* **Collected data entries**
Start of Block
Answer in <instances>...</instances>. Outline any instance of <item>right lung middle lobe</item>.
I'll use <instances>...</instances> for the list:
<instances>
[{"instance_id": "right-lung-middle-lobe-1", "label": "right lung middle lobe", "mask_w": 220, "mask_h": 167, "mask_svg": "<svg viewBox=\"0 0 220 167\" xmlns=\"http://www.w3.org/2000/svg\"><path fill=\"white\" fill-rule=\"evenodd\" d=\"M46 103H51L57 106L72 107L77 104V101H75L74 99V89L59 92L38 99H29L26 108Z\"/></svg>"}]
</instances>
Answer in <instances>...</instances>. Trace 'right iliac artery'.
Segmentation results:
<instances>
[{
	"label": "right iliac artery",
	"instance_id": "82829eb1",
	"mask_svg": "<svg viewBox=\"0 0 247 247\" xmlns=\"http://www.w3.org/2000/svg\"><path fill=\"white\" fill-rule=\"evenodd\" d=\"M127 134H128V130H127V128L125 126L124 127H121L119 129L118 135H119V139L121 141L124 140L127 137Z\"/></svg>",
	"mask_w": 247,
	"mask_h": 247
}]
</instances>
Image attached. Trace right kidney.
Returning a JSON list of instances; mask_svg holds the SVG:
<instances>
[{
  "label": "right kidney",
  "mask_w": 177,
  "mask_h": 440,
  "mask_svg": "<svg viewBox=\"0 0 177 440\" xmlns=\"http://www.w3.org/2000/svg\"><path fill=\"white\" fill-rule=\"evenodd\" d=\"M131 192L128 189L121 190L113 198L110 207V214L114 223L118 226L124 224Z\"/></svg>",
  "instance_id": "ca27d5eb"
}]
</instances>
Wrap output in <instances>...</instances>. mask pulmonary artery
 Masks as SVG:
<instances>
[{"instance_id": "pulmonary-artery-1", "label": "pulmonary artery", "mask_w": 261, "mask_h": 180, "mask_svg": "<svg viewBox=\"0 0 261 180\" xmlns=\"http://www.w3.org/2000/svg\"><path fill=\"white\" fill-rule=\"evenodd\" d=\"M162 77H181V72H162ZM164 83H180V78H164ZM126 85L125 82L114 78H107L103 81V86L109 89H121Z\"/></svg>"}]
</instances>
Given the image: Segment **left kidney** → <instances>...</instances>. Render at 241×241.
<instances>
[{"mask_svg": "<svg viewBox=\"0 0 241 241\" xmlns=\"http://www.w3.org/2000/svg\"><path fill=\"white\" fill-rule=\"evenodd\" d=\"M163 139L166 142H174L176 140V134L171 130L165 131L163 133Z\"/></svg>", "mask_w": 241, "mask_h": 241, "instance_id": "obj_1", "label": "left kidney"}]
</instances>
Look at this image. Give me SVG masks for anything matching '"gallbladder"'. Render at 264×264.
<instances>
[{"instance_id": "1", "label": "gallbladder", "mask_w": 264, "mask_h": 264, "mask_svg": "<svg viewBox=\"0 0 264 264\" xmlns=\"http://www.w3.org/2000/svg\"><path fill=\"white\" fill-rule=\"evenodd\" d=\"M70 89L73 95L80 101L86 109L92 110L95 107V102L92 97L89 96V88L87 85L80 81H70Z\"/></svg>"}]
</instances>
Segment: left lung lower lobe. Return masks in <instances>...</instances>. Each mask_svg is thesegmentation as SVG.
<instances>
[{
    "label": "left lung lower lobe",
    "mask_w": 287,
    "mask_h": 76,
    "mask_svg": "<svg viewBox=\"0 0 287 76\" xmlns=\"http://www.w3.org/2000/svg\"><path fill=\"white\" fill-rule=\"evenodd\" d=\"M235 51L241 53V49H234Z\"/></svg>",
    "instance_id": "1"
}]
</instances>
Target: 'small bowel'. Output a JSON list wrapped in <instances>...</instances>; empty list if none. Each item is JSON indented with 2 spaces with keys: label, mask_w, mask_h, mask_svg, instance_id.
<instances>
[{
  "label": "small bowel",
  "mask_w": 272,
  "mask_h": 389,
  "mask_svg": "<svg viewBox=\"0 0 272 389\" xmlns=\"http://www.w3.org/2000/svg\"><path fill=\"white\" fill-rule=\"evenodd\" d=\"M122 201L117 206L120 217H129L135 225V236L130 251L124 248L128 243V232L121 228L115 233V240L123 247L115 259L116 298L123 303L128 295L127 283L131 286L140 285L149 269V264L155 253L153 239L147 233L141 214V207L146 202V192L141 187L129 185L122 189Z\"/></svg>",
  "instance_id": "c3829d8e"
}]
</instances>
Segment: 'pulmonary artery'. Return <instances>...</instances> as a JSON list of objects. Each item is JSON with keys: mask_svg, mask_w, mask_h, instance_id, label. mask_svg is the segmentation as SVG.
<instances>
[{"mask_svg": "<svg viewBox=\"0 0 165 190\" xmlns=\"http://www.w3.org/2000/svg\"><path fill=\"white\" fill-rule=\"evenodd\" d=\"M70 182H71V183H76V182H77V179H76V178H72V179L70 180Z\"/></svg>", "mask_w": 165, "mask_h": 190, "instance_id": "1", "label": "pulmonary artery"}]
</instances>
End of Block
* **TASK DIRECTIONS**
Each entry above has to be duplicated exactly as it stands.

* **SOLVED EXERCISE**
Answer in <instances>...</instances>. Outline any instance of <item>right lung middle lobe</item>.
I'll use <instances>...</instances> for the list:
<instances>
[{"instance_id": "right-lung-middle-lobe-1", "label": "right lung middle lobe", "mask_w": 220, "mask_h": 167, "mask_svg": "<svg viewBox=\"0 0 220 167\" xmlns=\"http://www.w3.org/2000/svg\"><path fill=\"white\" fill-rule=\"evenodd\" d=\"M46 103H51L57 106L72 107L77 104V101H75L74 99V89L59 92L38 99H29L26 108Z\"/></svg>"}]
</instances>
Answer in <instances>...</instances>. Trace 'right iliac artery'.
Segmentation results:
<instances>
[{
	"label": "right iliac artery",
	"instance_id": "82829eb1",
	"mask_svg": "<svg viewBox=\"0 0 247 247\" xmlns=\"http://www.w3.org/2000/svg\"><path fill=\"white\" fill-rule=\"evenodd\" d=\"M127 134H128V130H127V128L125 126L124 127H121L119 129L118 135H119V139L121 141L124 140L127 137Z\"/></svg>",
	"mask_w": 247,
	"mask_h": 247
}]
</instances>
Image attached. Trace right kidney.
Returning a JSON list of instances; mask_svg holds the SVG:
<instances>
[{
  "label": "right kidney",
  "mask_w": 177,
  "mask_h": 440,
  "mask_svg": "<svg viewBox=\"0 0 177 440\" xmlns=\"http://www.w3.org/2000/svg\"><path fill=\"white\" fill-rule=\"evenodd\" d=\"M131 192L128 189L121 190L113 198L110 207V214L114 223L118 226L124 224Z\"/></svg>",
  "instance_id": "ca27d5eb"
}]
</instances>
Wrap output in <instances>...</instances>. mask pulmonary artery
 Masks as SVG:
<instances>
[{"instance_id": "pulmonary-artery-1", "label": "pulmonary artery", "mask_w": 261, "mask_h": 180, "mask_svg": "<svg viewBox=\"0 0 261 180\" xmlns=\"http://www.w3.org/2000/svg\"><path fill=\"white\" fill-rule=\"evenodd\" d=\"M162 77H181V72H162ZM164 83H180V78H164ZM126 85L125 82L114 78H107L103 81V86L109 89H121Z\"/></svg>"}]
</instances>
Given the image: Segment **left kidney** → <instances>...</instances>. Render at 241×241.
<instances>
[{"mask_svg": "<svg viewBox=\"0 0 241 241\" xmlns=\"http://www.w3.org/2000/svg\"><path fill=\"white\" fill-rule=\"evenodd\" d=\"M163 139L166 142H174L176 140V134L171 130L165 131L163 133Z\"/></svg>", "mask_w": 241, "mask_h": 241, "instance_id": "obj_1", "label": "left kidney"}]
</instances>
Look at this image. Give me SVG masks for anything matching '"gallbladder"'. Render at 264×264.
<instances>
[{"instance_id": "1", "label": "gallbladder", "mask_w": 264, "mask_h": 264, "mask_svg": "<svg viewBox=\"0 0 264 264\" xmlns=\"http://www.w3.org/2000/svg\"><path fill=\"white\" fill-rule=\"evenodd\" d=\"M70 89L73 95L80 101L86 109L92 110L95 107V102L92 97L89 96V88L87 85L80 81H70Z\"/></svg>"}]
</instances>
Segment: left lung lower lobe. Return masks in <instances>...</instances>. Each mask_svg is thesegmentation as SVG.
<instances>
[{
    "label": "left lung lower lobe",
    "mask_w": 287,
    "mask_h": 76,
    "mask_svg": "<svg viewBox=\"0 0 287 76\" xmlns=\"http://www.w3.org/2000/svg\"><path fill=\"white\" fill-rule=\"evenodd\" d=\"M235 51L241 53V49H234Z\"/></svg>",
    "instance_id": "1"
}]
</instances>
Target: 'small bowel'. Output a JSON list wrapped in <instances>...</instances>; empty list if none. Each item is JSON indented with 2 spaces with keys: label, mask_w, mask_h, mask_svg, instance_id.
<instances>
[{
  "label": "small bowel",
  "mask_w": 272,
  "mask_h": 389,
  "mask_svg": "<svg viewBox=\"0 0 272 389\" xmlns=\"http://www.w3.org/2000/svg\"><path fill=\"white\" fill-rule=\"evenodd\" d=\"M122 201L117 206L120 217H129L135 225V236L130 251L124 248L128 243V232L121 228L115 233V240L123 247L115 259L116 298L123 303L128 295L127 283L131 286L140 285L149 269V264L155 253L153 239L147 233L141 214V207L146 202V192L141 187L129 185L122 189Z\"/></svg>",
  "instance_id": "c3829d8e"
}]
</instances>
Segment: 'pulmonary artery'. Return <instances>...</instances> as a JSON list of objects. Each item is JSON with keys: mask_svg, mask_w, mask_h, instance_id, label. mask_svg is the segmentation as SVG.
<instances>
[{"mask_svg": "<svg viewBox=\"0 0 165 190\" xmlns=\"http://www.w3.org/2000/svg\"><path fill=\"white\" fill-rule=\"evenodd\" d=\"M70 182H71V183H76V182H77V179H76V178H72V179L70 180Z\"/></svg>", "mask_w": 165, "mask_h": 190, "instance_id": "1", "label": "pulmonary artery"}]
</instances>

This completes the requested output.